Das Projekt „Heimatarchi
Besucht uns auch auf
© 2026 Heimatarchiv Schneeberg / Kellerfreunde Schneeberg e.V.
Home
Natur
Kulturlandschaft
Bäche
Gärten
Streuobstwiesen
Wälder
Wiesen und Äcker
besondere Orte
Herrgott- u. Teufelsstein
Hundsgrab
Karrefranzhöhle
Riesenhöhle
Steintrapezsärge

...

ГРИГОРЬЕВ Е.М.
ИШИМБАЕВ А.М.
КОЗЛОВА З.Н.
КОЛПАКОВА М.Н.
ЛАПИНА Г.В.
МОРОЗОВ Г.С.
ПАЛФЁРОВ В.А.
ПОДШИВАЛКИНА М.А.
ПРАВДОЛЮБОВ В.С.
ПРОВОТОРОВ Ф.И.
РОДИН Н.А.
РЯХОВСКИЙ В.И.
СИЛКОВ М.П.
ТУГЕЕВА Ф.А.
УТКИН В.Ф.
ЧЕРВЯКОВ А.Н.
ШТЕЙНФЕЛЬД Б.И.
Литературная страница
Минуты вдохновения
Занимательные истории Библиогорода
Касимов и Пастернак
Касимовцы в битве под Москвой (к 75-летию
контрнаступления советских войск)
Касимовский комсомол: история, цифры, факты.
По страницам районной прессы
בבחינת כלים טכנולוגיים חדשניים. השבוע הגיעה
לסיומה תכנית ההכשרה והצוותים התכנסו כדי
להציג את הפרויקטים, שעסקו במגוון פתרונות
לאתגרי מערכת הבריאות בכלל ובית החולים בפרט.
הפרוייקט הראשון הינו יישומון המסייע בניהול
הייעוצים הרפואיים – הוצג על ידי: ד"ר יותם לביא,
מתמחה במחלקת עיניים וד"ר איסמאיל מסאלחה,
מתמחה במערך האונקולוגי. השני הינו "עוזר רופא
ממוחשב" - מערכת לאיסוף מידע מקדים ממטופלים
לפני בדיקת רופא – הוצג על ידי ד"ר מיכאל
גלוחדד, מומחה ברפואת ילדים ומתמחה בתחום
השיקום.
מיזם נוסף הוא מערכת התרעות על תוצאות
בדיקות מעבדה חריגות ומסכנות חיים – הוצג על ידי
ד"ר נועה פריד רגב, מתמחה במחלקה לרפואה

==

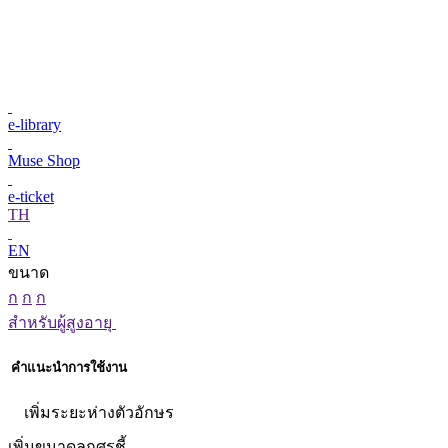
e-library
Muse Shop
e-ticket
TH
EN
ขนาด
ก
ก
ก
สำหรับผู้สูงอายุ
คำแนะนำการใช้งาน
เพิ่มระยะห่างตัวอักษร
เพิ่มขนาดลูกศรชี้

## DIRECTIONS FOR THIS TASK
One stretch of the lines above is wanted, from the line that contains "Das Projekt „Heimatarchi" through the line that contains "Steintrapezsärge". Output it exactly.

## WRITTEN SOLUTION
Das Projekt „Heimatarchi
Besucht uns auch auf
© 2026 Heimatarchiv Schneeberg / Kellerfreunde Schneeberg e.V.
Home
Natur
Kulturlandschaft
Bäche
Gärten
Streuobstwiesen
Wälder
Wiesen und Äcker
besondere Orte
Herrgott- u. Teufelsstein
Hundsgrab
Karrefranzhöhle
Riesenhöhle
Steintrapezsärge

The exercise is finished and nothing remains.